Cottontail rabbit papillomavirus (CRPV) provides an animal model for human papillomaviruses associated with a high risk of cancer development. So far, nothing is known about the transforming functions of CRPV genes because of the lack of an assay system. We have recently developed two systems to assay for CRPV transforming functions.
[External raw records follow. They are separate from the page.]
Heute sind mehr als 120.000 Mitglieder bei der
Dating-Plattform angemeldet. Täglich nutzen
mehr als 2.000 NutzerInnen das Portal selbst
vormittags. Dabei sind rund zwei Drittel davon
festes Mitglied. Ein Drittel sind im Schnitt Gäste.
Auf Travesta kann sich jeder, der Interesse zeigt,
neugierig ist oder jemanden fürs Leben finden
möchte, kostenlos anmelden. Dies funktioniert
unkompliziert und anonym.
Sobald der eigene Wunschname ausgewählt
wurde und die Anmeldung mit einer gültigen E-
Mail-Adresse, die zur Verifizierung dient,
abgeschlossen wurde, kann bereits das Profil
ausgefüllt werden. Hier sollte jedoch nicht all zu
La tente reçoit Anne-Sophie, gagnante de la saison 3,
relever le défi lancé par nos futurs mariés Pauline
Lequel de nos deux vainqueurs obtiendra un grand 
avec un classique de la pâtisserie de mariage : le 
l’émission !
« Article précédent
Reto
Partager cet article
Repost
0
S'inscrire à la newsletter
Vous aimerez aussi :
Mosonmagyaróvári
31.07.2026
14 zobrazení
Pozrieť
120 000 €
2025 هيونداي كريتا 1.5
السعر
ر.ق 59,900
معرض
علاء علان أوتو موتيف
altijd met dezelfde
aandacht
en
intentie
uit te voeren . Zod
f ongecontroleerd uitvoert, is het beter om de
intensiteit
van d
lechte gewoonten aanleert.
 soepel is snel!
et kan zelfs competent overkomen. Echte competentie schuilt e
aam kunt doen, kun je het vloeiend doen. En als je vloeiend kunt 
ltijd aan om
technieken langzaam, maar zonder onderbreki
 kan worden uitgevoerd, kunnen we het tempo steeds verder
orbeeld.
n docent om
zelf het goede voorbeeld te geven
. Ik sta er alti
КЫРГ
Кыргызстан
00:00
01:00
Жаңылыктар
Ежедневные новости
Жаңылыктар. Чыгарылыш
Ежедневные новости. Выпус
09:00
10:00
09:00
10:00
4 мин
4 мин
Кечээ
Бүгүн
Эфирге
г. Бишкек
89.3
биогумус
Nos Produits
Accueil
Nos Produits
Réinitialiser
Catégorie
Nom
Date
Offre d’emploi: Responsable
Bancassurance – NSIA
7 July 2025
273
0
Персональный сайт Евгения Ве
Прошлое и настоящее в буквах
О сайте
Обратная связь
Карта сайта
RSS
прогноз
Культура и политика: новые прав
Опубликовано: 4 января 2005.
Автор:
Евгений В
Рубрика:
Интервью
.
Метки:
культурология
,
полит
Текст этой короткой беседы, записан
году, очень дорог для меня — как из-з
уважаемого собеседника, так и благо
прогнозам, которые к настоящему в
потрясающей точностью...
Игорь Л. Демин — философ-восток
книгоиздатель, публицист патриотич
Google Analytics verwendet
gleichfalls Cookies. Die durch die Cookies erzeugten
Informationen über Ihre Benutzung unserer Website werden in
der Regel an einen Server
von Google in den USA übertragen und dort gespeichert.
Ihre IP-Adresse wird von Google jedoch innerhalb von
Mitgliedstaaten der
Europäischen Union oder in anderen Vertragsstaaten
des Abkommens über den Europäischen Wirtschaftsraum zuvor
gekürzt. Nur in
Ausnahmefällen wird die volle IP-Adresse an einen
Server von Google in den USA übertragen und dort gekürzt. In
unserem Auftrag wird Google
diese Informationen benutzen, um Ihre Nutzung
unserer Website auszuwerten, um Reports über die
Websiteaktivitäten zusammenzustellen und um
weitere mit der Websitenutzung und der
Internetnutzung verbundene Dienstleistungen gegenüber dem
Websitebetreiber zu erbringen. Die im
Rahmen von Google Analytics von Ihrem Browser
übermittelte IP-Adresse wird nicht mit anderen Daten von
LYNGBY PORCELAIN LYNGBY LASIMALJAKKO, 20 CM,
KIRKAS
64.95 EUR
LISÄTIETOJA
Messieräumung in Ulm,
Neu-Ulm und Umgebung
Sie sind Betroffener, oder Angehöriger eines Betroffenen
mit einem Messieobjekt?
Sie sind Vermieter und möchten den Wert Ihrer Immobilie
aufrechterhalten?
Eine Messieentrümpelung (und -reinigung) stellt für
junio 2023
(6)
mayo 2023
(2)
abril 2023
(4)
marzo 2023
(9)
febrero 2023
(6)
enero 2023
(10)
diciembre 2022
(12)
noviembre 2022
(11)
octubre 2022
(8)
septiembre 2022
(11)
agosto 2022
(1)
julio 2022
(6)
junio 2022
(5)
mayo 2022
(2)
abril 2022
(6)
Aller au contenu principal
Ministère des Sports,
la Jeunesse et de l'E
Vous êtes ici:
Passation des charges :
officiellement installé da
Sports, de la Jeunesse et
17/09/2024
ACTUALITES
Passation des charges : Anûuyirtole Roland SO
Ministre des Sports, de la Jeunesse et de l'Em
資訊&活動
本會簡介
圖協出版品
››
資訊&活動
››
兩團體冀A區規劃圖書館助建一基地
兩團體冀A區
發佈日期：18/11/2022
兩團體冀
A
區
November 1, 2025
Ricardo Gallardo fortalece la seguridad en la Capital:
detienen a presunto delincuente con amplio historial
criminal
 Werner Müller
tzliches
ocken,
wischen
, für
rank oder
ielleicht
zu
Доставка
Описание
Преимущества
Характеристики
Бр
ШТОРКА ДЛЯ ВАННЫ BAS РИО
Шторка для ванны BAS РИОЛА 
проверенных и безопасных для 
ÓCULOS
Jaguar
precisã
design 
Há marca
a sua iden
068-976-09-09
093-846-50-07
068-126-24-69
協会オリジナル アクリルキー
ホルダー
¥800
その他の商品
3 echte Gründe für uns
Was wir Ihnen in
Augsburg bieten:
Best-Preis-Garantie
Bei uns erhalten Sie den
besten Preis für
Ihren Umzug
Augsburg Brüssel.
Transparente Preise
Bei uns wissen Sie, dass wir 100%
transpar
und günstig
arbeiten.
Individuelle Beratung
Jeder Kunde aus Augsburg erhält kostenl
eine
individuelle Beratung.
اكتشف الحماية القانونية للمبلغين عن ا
One is based on the finding that transformation of NIH 3T3 cells by CRPV is considerably increased by deleting sequences in open reading frame L2. The second one is based on the use of a cottontail rabbit skin epithelial cell line, sf1Ep (C. Meyers and F. O. Wettstein, Virology 181:637-646, 1991). Mutations were introduced which abolished expression of the full-length E6 protein (LE6), the short E6 protein (SE6) initiated at the second ATG of E6, the E7 protein, or the E5 protein. Mutations affecting LE6 or E7, but not SE6, reduced transformation of NIH 3T3 and sf1Ep cells. Transformed NIH 3T3 cell lines with mutations in LE6 and E7 did not grow in soft agar, while those with mutations in SE6 and E5 grew with a reduced efficiency. The cell lines with mutations in LE6, SE6, or E7 still did induce tumors in nude mice. These mutations, however, abolished the ability to induce papillomas in rabbits. When expressed individually with a retroviral vector, LE6, SE6, or E7, but not E5, conferred anchorage-independent growth. The level of viral protein expression in these cell lines was generally low, and a comparison of the abundance of virus-specific mRNA showed that cell lines contained 20 to 50 times less mRNA than a cottontail rabbit papilloma. These data demonstrate that CRPV encodes at least three transforming proteins.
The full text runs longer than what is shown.